The present work deals with the study of the effects of the PLD parameters on the electric and morphological properties of metal oxide thin films, and their sensing properties.

 Initially, the basic properties and uses of the metal oxides with emphasis to the electrical properties of thin films are given. It follows the description of the common techniques for depositing thin films. The PLD setup and the parameters that effect the growth of thin films are described in detail.

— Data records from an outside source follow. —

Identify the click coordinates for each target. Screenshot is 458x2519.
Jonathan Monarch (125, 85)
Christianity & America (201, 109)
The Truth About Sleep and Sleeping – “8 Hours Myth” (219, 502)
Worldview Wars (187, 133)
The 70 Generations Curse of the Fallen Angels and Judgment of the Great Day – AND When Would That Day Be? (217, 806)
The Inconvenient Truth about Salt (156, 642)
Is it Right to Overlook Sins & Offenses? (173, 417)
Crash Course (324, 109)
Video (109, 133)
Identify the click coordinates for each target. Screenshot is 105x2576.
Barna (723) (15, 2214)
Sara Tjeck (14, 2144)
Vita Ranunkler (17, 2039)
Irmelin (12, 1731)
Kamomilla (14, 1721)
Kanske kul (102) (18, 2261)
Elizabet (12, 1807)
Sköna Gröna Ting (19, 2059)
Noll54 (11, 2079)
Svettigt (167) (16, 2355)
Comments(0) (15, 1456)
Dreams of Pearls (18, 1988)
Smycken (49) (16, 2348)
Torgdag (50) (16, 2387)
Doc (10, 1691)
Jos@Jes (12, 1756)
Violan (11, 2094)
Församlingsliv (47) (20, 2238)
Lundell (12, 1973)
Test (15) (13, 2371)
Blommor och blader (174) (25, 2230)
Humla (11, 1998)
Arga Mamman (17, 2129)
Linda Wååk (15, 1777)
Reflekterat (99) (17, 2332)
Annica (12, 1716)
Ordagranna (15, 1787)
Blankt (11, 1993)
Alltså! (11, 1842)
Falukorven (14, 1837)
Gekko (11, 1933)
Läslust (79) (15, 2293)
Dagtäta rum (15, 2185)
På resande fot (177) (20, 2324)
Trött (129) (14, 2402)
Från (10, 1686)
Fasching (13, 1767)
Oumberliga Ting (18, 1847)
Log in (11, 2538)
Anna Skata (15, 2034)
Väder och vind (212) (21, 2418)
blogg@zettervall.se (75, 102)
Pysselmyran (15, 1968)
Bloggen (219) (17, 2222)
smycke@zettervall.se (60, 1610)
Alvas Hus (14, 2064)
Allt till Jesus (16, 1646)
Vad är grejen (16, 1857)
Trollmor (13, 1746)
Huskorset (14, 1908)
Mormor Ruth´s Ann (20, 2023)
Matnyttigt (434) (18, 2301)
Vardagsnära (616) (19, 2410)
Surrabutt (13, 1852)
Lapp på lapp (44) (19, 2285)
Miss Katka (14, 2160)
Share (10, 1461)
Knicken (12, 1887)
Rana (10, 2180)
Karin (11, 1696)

 The next section of this diploma thesis is concerning with the use of gas sensors. The basic parameters of a sensor are also referred. The operation principle of gas sensors based on metal oxides is described. Next is the experimental section, where one can find details describing the growth of thin films and the procedure of electrical and morphological characterization and dynamic response test that is followed in the lab. Finally, dynamic resistivity response measurements in presence of hydrogen, carbon monoxide, or methane current in ambient air, show that sensors based on the CuxO thin-films examined can be straightforwardly implemented.
 
 
Keywords

 

Zinc Oxide (Zn), Nickel Oxide (NiO), Copper Oxides (CuxO), thin films, pulsed laser deposition (PLD), Van der Pauw, atomic force microscopy (AFM), gas sensors, semiconducting metal oxides, Methane (CH4), Carbon Monoxide (CO), Hydrogen (H2)

 
 
NOTE

The films have been grown in the LATA lab and the gases resistivity response measurements in the School of Electrical Engineering Department/National Technical University of Athens.